The Fair Labor Standards Act and COVID-19: Updates from the DOL


The U.S. Department of Labor’s Wage and Hour Division (WHD) has updated its COVID-19 and the Fair Labor Standards Act: Questions and Answers, initially issued in July 2020, to incorporate additional information that has become relevant as the pandemic has continued.

As we originally discussed in our July 20, 2020 E-lert, this resource affirms that hourly non-exempt employees need only to be paid for the hours actually worked, that exempt employees must be paid a weekly salary that is not subject to deductions for the quantity or quality of work performed, and that individuals may not volunteer to work for a private, for-profit employer. Of particular interest, WHD also specified the following under federal law (state laws may impose different requirements):

  • An employer can require employees to take accrued vacation or paid time off (PTO) during office closures.
  • Particularly in light of staffing shortages, employees can be required to perform work outside of their job descriptions. In addition, exempt employees can temporarily be required to perform non-exempt duties without jeopardizing their exempt status.
  • The WHD originally stated that, unless an employee is subject to a collective bargaining or other employment agreement, or telecommuting is being permitted as a reasonable accommodation under the Americans with Disabilities Act (ADA), an employer may reduce the pay of telecommuting non-exempt employees as long as they receive at least the applicable minimum wage rate. Although this is still true, the WHD has now backed off such affirmative language, presumably to avoid encouraging employers to make such reductions.
  • An employer may prospectively reduce the salary of exempt employees due to economic reasons related to COVID-19 or an economic downturn, as long as the employee continues to receive the required minimum weekly salary ($684).
  • Employers are not required to cover additional work-from-home costs (e.g. internet, equipment, etc.) incurred by employees, as long as those costs do not reduce the employee’s hourly rate below the minimum wage. If telecommuting is a reasonable accommodation under the ADA, however, then the employer is responsible for any additional costs.
  • Safe workplace standards under the Occupational Safety and Health Act do not apply to home offices. Employers must still record any work-related injuries or illnesses incurred in the home office, however.
  • In order to accommodate childcare needs, an employer that allows employees to telework with flexible hours during the COVID-19 emergency does not need to count as hours worked all the time between an employee’s first and last principal activities in a workday. Rather, only those hours actually worked need be paid – but the employee and employer should be very clear as to what the arrangement is.
  • Hazard pay is not required under the FLSA.

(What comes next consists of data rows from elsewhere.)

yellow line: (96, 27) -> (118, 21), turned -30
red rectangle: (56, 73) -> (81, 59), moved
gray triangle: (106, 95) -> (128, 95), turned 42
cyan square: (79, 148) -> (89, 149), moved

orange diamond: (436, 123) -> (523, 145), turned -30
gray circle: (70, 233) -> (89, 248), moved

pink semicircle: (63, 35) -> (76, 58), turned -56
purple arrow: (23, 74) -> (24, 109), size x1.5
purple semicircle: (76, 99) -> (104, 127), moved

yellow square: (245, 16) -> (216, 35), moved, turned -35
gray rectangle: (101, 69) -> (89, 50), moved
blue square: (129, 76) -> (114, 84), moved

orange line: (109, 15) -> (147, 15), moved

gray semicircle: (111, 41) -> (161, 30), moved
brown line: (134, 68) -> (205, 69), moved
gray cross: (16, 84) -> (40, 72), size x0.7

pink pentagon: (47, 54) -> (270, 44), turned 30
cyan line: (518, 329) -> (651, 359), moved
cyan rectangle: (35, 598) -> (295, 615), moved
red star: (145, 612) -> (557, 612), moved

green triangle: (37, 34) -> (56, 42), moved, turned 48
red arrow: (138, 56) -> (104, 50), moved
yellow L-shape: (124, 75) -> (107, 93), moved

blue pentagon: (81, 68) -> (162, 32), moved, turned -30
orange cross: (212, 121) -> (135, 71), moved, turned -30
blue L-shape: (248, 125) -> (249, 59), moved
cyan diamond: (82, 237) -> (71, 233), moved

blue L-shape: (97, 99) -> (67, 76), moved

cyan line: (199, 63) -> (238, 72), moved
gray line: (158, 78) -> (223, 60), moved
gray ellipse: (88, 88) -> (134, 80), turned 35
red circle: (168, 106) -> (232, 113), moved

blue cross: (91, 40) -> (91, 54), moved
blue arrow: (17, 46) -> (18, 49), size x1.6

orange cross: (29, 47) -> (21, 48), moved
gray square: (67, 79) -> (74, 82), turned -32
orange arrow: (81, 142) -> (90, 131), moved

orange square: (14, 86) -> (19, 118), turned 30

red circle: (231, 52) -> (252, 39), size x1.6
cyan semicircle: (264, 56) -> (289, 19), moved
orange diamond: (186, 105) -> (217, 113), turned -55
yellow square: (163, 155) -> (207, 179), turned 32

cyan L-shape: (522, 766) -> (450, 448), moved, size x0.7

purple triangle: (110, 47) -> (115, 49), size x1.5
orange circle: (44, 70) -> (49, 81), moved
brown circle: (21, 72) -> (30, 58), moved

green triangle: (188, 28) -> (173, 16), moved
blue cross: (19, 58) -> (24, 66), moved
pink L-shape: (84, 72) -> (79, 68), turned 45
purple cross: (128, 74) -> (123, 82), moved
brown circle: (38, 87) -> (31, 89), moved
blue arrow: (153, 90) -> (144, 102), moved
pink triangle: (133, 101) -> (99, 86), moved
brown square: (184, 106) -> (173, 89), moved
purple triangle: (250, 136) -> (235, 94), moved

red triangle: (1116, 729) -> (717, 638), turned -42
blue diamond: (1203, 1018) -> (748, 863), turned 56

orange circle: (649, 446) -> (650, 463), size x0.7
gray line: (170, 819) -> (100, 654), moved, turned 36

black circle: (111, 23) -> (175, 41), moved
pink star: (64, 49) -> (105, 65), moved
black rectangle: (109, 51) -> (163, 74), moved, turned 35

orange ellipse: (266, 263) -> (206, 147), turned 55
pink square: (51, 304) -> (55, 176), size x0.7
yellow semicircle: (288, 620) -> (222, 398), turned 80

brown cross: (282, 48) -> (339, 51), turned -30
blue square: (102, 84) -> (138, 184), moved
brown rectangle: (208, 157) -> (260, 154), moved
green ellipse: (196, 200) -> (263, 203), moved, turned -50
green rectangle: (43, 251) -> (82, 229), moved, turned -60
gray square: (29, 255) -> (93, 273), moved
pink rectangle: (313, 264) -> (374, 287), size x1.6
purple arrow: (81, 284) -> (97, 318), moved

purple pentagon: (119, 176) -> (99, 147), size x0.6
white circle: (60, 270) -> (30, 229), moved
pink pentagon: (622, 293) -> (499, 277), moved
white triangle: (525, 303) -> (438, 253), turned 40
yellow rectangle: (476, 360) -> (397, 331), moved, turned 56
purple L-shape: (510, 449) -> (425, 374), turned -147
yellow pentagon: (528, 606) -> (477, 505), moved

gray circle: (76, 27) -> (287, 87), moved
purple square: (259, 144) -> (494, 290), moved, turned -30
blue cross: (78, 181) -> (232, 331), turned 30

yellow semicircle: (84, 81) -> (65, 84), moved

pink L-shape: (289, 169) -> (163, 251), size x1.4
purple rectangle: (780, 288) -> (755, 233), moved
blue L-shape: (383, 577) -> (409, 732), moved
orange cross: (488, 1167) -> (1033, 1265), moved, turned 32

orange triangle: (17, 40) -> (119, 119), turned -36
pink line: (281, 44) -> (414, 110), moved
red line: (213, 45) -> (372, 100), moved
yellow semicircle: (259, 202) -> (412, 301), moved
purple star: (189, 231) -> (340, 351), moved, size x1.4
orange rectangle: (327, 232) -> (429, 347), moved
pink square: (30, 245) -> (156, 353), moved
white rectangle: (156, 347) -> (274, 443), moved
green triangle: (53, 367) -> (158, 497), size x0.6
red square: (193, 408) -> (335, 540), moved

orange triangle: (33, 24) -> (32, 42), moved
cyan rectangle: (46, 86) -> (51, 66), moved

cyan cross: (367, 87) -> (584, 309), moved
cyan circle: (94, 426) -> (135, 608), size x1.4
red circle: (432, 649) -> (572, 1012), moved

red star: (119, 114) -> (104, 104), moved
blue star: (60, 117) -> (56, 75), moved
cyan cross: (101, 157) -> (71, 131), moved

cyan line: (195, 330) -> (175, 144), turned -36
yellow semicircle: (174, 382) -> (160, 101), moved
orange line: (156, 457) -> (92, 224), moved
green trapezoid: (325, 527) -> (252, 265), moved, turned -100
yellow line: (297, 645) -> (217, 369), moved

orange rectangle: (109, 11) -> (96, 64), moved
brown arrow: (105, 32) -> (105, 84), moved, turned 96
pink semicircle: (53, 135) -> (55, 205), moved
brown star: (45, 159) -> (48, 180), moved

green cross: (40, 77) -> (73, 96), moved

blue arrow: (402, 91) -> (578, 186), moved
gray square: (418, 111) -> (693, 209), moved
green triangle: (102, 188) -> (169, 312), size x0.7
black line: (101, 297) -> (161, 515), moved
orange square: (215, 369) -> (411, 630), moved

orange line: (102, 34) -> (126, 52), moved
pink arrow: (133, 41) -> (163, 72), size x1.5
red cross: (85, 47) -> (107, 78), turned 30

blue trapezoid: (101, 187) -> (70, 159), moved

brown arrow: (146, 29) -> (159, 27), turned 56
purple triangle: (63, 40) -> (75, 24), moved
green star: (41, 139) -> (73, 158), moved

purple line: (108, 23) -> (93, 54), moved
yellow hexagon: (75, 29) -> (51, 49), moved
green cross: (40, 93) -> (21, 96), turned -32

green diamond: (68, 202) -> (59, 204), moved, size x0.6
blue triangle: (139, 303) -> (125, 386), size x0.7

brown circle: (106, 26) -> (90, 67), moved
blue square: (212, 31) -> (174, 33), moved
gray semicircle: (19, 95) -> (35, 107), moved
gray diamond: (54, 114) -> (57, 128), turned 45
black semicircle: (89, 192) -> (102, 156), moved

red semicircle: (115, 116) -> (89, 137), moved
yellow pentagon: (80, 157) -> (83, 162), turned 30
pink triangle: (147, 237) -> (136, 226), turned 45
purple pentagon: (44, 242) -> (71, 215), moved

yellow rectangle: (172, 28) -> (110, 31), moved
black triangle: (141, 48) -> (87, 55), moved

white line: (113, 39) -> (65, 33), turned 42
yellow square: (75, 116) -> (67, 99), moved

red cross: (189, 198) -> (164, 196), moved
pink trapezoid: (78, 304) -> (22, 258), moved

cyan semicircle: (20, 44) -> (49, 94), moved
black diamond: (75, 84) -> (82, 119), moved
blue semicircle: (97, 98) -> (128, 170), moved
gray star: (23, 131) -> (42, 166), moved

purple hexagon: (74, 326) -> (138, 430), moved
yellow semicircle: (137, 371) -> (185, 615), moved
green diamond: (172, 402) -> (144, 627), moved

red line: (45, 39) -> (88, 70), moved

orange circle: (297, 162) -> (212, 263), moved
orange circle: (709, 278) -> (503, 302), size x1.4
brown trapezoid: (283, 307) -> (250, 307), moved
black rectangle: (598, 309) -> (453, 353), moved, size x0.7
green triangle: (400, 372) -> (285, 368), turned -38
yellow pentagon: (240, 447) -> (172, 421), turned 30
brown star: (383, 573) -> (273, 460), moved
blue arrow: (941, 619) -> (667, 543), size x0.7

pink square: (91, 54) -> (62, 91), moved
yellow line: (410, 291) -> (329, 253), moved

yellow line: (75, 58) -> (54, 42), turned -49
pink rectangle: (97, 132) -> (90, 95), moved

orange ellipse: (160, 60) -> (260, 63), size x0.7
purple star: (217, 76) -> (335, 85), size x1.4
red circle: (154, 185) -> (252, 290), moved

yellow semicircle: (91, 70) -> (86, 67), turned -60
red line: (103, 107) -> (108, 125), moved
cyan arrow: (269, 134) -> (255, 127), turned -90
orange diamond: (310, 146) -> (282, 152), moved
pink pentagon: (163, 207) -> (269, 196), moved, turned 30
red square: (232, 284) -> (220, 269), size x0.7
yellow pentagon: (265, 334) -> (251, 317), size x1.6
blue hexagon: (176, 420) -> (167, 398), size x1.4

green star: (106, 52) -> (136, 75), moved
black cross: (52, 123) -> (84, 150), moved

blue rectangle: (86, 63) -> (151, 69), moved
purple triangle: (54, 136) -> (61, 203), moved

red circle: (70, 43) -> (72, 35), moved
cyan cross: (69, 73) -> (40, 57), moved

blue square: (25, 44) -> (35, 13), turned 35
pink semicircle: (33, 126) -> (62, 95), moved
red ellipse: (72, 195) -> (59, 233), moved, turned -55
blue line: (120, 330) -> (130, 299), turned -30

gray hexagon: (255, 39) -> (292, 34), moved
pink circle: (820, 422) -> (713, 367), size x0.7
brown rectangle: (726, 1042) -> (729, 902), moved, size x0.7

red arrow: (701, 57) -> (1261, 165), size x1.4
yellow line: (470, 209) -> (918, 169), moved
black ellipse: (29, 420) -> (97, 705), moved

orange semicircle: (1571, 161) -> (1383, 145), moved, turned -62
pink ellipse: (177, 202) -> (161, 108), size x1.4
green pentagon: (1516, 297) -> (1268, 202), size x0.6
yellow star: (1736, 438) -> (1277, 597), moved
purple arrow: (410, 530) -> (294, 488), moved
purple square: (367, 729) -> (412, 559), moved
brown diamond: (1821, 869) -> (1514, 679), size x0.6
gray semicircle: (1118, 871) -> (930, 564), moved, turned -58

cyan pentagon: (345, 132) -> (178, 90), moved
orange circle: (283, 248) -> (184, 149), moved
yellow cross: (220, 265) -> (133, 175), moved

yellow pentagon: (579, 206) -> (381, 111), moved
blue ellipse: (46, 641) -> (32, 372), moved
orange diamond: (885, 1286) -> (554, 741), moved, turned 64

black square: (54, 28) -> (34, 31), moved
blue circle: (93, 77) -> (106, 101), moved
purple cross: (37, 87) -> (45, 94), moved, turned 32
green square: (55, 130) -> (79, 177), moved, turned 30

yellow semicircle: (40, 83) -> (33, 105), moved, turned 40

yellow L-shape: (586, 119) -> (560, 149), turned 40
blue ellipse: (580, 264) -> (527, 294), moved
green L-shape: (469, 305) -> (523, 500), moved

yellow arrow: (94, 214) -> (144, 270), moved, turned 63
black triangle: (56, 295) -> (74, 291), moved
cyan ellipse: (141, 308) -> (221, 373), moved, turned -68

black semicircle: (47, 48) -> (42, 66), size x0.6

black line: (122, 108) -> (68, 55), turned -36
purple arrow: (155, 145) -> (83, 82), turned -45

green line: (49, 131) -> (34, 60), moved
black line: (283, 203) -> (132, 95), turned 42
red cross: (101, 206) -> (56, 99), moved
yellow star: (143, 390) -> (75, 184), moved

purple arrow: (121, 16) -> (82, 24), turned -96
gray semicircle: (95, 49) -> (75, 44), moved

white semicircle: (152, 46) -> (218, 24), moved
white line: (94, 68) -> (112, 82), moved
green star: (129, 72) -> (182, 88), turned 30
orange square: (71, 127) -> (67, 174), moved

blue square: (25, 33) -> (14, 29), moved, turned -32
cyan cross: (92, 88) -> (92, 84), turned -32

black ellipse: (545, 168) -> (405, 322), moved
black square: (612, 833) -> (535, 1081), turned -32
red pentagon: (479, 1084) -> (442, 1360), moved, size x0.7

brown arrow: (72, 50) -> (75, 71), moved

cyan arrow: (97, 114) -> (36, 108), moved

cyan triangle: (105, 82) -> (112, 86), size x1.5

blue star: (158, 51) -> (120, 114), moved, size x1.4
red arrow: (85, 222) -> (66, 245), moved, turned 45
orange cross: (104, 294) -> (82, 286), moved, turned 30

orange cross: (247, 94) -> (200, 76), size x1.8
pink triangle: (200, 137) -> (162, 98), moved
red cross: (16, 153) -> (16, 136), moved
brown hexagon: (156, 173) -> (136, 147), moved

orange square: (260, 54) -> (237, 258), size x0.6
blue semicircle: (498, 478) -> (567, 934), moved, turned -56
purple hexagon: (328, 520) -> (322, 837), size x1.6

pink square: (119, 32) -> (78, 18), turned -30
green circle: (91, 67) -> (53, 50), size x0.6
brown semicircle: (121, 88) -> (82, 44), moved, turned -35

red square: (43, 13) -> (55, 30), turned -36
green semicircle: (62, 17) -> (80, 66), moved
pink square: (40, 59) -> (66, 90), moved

To this information, WHD has now added the following:

  • The time spent performing a temperature check before an employee begins work may be compensable if it is necessary for the employee to perform their job. In addition, an employee must be compensated for any time required to undergo a temperature check or health screening during the workday.
  • The time spent obtaining a COVID-19 test, whether it is during the normal workday or during off-duty hours, may be compensable if it is necessary for the employee to perform their job.
  • WHD encourages employers to be flexible with employees who are required to quarantine, by offering telecommuting and paid leave (including the voluntary FFCRA paid sick leave and paid family and medical leave, if applicable). It also reiterates that employees must be paid for time spent teleworking.
  • Non-exempt employees may not volunteer services to private, for-profit employers. They may volunteer for public agencies and private not-for-profit employers if very specific criteria are met, and the employee is not volunteering the same services that they also are employed to perform.
  • Direct healthcare employees must be paid for time spent donning and doffing protective and safety gear before and after a shift, since it is necessary to perform direct patient care safely and effectively during the pandemic. (Although the Q&A only addresses healthcare employees, we note that it may also apply to employees in other industries where such gear is deemed necessary in the context of the pandemic).
  • The WHD asserts that employees must be paid for all time spent working while telecommuting, as long as the employer knew or should have known of the work time – even if it wasn’t authorized. The WHD reminds employers it is their responsibility to exercise control to prevent unwanted work from being performed, by implementing reasonable time reporting procedures.
  • Incentive payments to get the COVID vaccine are not included in the calculation of a non-exempt employee’s regular rate.
  • If paid, hazard pay is included in the calculation of the non-exempt employee’s regular rate.
  • Child workers are subject to certain work hours limitations based on age, whether the work is agricultural or non-agricultural, and whether school is in session – which includes schools that are physically closed but engaging in virtual learning.
  • The FLSA does not address whether employees may bring their children to work, but if they do and the children are assisting the parent in performing work, the children will be considered employees subject to the protections and requirements of the FLSA.